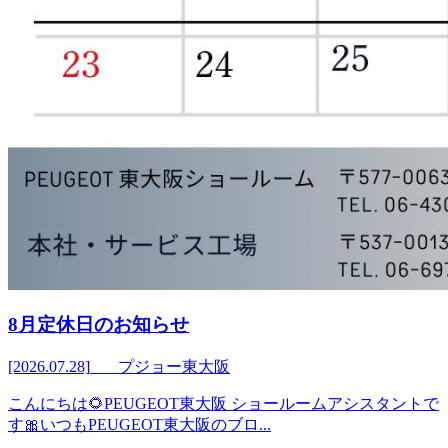
8月定休日のお知らせ
[2026.07.28]
プジョー東大阪
こんにちは🌻PEUGEOT東大阪 ショールームアシスタントで
す🎀いつもPEUGEOT東大阪のブロ...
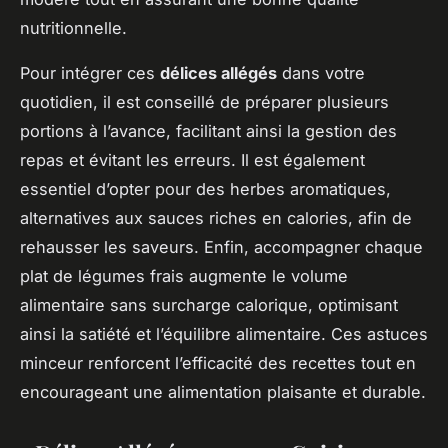
nutritionnelle.
Pour intégrer ces
délices allégés
dans votre
quotidien, il est conseillé de préparer plusieurs
portions à l’avance, facilitant ainsi la gestion des
repas et évitant les erreurs. Il est également
essentiel d’opter pour des herbes aromatiques,
alternatives aux sauces riches en calories, afin de
rehausser les saveurs. Enfin, accompagner chaque
plat de légumes frais augmente le volume
alimentaire sans surcharge calorique, optimisant
ainsi la satiété et l’équilibre alimentaire. Ces astuces
minceur renforcent l’efficacité des recettes tout en
encourageant une alimentation plaisante et durable.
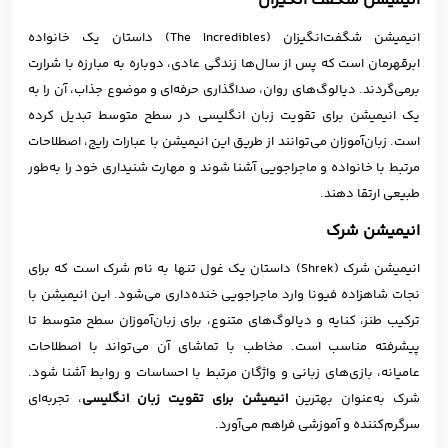
انیمیشن شگفت انگیزان
انیمیشن شگفت‌انگیزان (The Incredibles) داستان یک خانواده
ابرقهرمان است که پس از سال‌ها زندگی عادی، دوباره به مبارزه با شرارت
برمی‌گردند. دیالوگ‌های روان، صداگذاری حرفه‌ای و موضوع جذاب، آن را به
یک انیمیشن برای تقویت زبان انگلیسی در سطح متوسط تبدیل کرده
است. زبان‌آموزان می‌توانند از طریق این انیمیشن با عبارات رایج، اصطلاحات
مرتبط با خانواده و ماجراجویی آشنا شوند و مهارت شنیداری خود را به‌طور
طبیعی ارتقا دهند.
انیمیشن شرک
انیمیشن شرک (Shrek) داستان یک غول تنها به نام شرک است که برای
نجات شاهزاده فیونا وارد ماجراجویی خنده‌داری می‌شود. این انیمیشن با
ترکیب طنز، کنایه و دیالوگ‌های متنوع، برای زبان‌آموزان سطح متوسط تا
پیشرفته مناسب است. مخاطب با تماشای آن می‌تواند با اصطلاحات
عامیانه، بازی‌های زبانی و واژگان مرتبط با احساسات و روابط آشنا شود.
شرک به‌عنوان بهترین
انیمیشن برای تقویت زبان انگلیسی
، تجربه‌ای
سرگرم‌کننده و آموزشی فراهم می‌آورد.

-=-=-

*WHAT THE TASK ASKS*
Everything above from the line with "برمی‌گردند. دیالوگ‌های روان،" to the line with "است. زبان‌آموزان می‌توانند", both included, must be repeated exactly, and nothing outside that range.

*OUTPUT FOR THIS EXERCISE*
برمی‌گردند. دیالوگ‌های روان، صداگذاری حرفه‌ای و موضوع جذاب، آن را به
یک انیمیشن برای تقویت زبان انگلیسی در سطح متوسط تبدیل کرده
است. زبان‌آموزان می‌توانند از طریق این انیمیشن با عبارات رایج، اصطلاحات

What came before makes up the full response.